Ils entendent bien taper du poing sur la table pour faire entendre le mécontentement des hôteliers européens. Deux cabinets d’avocats, l’un en Espagne et l’autre en France, se préparent à lancer une action collective à l’encontre de la plateforme Booking dans le but de mettre fin aux «pertes liées à des commissions excessives» mises en place par le site de réservation en ligne.
Au fil des années, ces commissions ont en effet peu à peu grignoté une partie significative du revenu des hôteliers à tel point que les pertes s’élèveraient en France à 1,5 milliard d’euros selon Marc Barennes, avocat au cabinet Geradin Partners situé à Paris, rapporte RTL. Afin de faire la lumière sur le préjudice des hôteliers, un site Internet a été mis en place pour recenser les établissements ayant utilisé Booking de 2015 à 2024. Selon les estimations, les établissements indépendants pourraient prétendre à des indemnisations de plusieurs dizaines de milliers d’euros, quand les chaînes hôtelières, elles, pourraient recevoir plusieurs millions d’euros en guise de compensation financière.
Une plateforme aujourd’hui incontournable
Il faut dire que bien souvent, le site Booking reste l’option la plus souvent choisie par les voyageurs au moment d’organiser leur prochain séjour. «C’est impossible aujourd'hui de ne plus faire partie de Booking. Quand on fait une recherche sur Google, c'est la première ligne», a confié à RMC le gérant d’un hôtel familial varois. Accusée de pratiques anti-concurrentielles, la plateforme de réservations en ligne n’hésiterait pas à forcer la main des hôteliers afin que ces derniers proposent des prix toujours plus attractifs, à coût de réductions. Une pratique qui nuit particulièrement aux indépendants. «Quand on fait les -10 et -15%, Booking ne baisse pas sa commission, qui est de 18%. C'est énorme», explique l’hôtelier.

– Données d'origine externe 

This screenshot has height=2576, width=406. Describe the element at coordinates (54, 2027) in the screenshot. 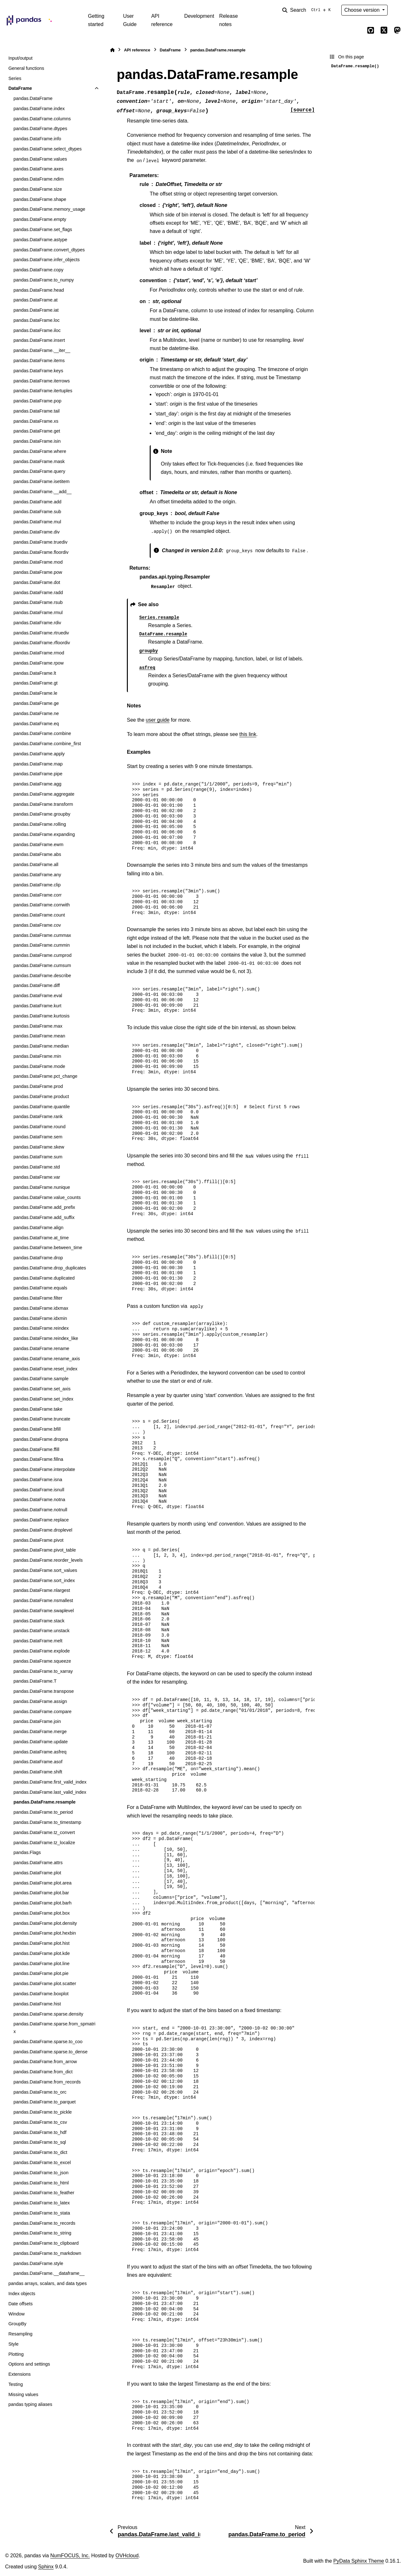 I see `pandas.DataFrame.sparse.from_spmatrix` at that location.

Financée par un tiers spécialisé dans le contentieux - qui se rémunèrera uniquement en cas de succès par un pourcentage des sommes obtenues -, l’action entreprise par les deux cabinets d’avocats doit permettre de déterminer «quelles auraient été le prix ou les taux du marché si Booking n’avait pas faussé la concurrence et abusé de sa position dominante», a tenu à expliquer Marc Barennes. Alors que Booking a confirmé auprès de RTL n’avoir pour l’heure reçu aucune notification d’une quelconque action collective, des discussions sont actuellement en cours avec d’autres cabinets d’avocats pour étendre la procédure à d’autres pays européens. Sont ainsi concernés le Portugal et l’Italie avec un seul objectif : élargir la couverture européenne et «construire un front juridique uni contre Booking.com», assure Marc Barennes.